Sunday 28 August 2011

THE ART OF RICHARD POWERS


"Starting with his first appearance on ballantine's paperbacks in the 1950s, Richard Powers's career spanned over four decades in which he produced jacket illustrations for over 1,200 sf novels. Now widely regarded as the single most influential artist in the history of paperback illustrative art, he is also considered a figure of towering stature in american twentieth-century fine art. 
Richard Powers died in 1995. 
Illustrated throughout with over 120 of the artist's powerfully evocative and dreamlike paintings, this dramatic and colourful book reveals the full diversity of powers's distinctive art. 
Includes an inside look at his life by his son Richard Gid Powers, interviews with the innovative artist himself and a forward by Vincent Di Fate."
~
"More than any individual author, Richard Powers showed the public that science fiction could be written by intelligent adults for intelligent adults. His superior aesthetics, which still overshadow most rivals, were actually what started me reading modern sf - with Alfred Bester's The Stars My Destination, the cover for which perfectly captured the mood of that great American novel. I bought the book in Paris in 1957 because the cover looked cool. It didn't insult either my eye or my intelligence. So if it hadn't have been for powers, my romance with science fiction would have ended in my teens.
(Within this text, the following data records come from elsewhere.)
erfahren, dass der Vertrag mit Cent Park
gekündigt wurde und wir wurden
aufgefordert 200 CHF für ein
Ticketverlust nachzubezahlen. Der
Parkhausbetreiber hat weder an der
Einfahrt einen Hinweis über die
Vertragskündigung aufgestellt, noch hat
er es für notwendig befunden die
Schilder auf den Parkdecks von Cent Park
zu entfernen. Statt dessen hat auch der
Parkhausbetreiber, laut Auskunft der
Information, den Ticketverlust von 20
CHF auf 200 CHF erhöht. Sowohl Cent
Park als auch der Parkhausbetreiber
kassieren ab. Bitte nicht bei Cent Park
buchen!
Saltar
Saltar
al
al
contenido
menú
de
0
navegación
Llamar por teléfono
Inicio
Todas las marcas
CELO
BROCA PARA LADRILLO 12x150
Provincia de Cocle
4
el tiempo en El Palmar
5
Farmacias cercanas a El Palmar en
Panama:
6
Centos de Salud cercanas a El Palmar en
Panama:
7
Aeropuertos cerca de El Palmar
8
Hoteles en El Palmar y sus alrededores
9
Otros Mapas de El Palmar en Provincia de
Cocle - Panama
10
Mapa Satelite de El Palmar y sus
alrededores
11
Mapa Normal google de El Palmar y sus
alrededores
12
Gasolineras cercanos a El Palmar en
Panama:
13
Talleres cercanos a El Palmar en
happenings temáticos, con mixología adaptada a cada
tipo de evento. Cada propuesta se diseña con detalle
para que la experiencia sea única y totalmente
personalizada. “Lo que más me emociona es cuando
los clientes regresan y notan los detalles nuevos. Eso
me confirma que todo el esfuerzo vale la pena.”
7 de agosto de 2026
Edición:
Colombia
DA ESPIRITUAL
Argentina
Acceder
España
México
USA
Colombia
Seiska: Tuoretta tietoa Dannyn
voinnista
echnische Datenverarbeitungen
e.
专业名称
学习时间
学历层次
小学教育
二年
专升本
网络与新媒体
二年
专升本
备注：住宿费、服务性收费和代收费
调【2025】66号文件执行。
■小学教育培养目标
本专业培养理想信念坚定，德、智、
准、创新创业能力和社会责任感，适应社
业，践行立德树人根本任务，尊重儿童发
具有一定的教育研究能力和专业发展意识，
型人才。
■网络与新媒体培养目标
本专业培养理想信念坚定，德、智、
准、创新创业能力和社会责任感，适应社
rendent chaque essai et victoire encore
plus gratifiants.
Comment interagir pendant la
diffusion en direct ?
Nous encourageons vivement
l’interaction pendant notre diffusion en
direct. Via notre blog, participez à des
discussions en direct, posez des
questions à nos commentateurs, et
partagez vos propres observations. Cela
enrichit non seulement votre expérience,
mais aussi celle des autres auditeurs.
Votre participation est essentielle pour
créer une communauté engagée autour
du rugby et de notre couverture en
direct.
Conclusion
I have huge admiration for him and am delighted that his talent is again on splendid display!"
-Michael Moorcock.


Back cover from the anthology Star Science Fiction Stories #1, 1953. 


Cover for the novel The Star Of Life by Edmund Hamilton, 1960.

Cover for Kurt Vonnegut Jr.'s The Sirens Of Titan, 1990.

Interior illustration for Stardance II by Spider and Jeanne Robinson,
as featured in Analog, September 1978.

Interior illustration for Stardance II by Spider and Jeanne Robinson,
as featured in Analog, September 1978.

I've owned this book for years now but somehow neglected it throughout the existence of this blog until now. Of all the books with SF art as subject matter, The Art Of Richard Powers is one of the best and easiest to obtain with copies going for £3 - £10 used and new on both eBay and Amazon. Published in 2001 by Paper Tiger the book is crammed with full-colour illustrations, interviews and biographical essays - one of my favourite aspects of the book is a complete check-list of novels with publisher and publication data for every book that Powers worked on.